Carles Puigdemont, subito dopo essere stato eletto, ha affermato che il programma da lui perseguito sarà lo stesso di Artur Mas. L’impressione è quindi che il nuovo presidente sarà soltanto un “burattino” manovrato da vicino dall’ex presidente Artur Mas, che continuerà da dietro le quinte a manovrare le scelte.
Puigdemont ha confermato che il piano secessionista verrà effettuato entro 18 mesi, come promesso in campagna elettorale.
Il colpo di scena in Catalogna ha ripercussioni sulla situazione politica nazionale
L’elezione di Puigdemont e lo sblocco dello stallo in Catalogna con la formazione di un governo indipendentista è arrivato come una bomba a Madrid, dove i partiti politici studiano da settimane le possibili alleanze per formare il governo della nazione dopo il risultato delle elezioni generali del 20 dicembre.

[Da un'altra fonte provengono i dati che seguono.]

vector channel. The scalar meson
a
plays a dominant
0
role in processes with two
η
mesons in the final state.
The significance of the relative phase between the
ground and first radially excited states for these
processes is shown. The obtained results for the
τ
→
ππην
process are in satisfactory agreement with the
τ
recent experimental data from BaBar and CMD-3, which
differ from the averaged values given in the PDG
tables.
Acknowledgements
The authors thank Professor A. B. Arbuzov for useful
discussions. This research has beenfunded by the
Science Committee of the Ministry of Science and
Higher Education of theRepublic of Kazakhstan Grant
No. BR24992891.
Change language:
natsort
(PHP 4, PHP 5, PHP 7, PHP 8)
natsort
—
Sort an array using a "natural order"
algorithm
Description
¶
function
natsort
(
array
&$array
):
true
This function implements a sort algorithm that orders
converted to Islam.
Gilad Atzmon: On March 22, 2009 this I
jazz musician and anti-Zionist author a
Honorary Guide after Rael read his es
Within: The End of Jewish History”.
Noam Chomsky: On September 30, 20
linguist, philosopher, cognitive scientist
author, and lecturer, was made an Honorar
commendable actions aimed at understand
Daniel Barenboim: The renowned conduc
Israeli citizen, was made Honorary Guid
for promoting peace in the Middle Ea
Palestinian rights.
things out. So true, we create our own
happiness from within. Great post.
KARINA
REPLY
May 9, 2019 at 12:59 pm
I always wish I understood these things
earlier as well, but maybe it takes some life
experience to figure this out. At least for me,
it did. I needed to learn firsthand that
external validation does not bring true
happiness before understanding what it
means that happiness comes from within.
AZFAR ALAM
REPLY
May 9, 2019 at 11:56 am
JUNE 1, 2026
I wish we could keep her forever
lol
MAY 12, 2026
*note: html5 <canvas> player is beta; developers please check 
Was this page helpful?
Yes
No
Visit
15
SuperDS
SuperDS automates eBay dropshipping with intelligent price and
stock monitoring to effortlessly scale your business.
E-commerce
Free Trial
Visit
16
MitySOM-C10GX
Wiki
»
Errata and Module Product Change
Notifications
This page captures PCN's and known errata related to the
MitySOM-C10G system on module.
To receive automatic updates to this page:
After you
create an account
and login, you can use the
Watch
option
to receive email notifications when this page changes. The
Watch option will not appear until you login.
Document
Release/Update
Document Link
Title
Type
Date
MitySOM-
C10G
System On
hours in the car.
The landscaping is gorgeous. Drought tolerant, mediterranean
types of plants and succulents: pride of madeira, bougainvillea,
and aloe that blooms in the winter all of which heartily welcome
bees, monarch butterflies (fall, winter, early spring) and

Il partito più danneggiato dalla svolta catalana è il PSOE. I socialisti si stavano impegnando negli ultimi giorni per una coalizione delle sinistre sul modello portoghese. Una alleanza che unisse socialisti con Podemos e Izquierda Unida, anche se questo non avrebbe comunque portato alla maggioranza.
Il punto debole di questa alleanza è però l’intransigenza di Podemos su uno dei suoi punti programmatici: il referendum in Catalogna per chiedere ai catalani se vogliono essere indipendenti dalla Spagna. I socialisti non accettano il referendum, e la nuova situazione di tensione fra stato centrale e Catalogna potrebbe portare ad un governo di unità nazionale PP-PSOE, visto fino a ieri come una eventualità assai improbabile.
Certo è che con la Catalogna che si avvia verso la secessione la Spagna non potrà permettersi mesi di stallo, nè di convocare nuove elezioni. In questo caso i partiti tradizionali, i protagonisti del bipartitismo degli ultimi 30 anni, potrebbero decidere di unirsi per “salvare la patria”.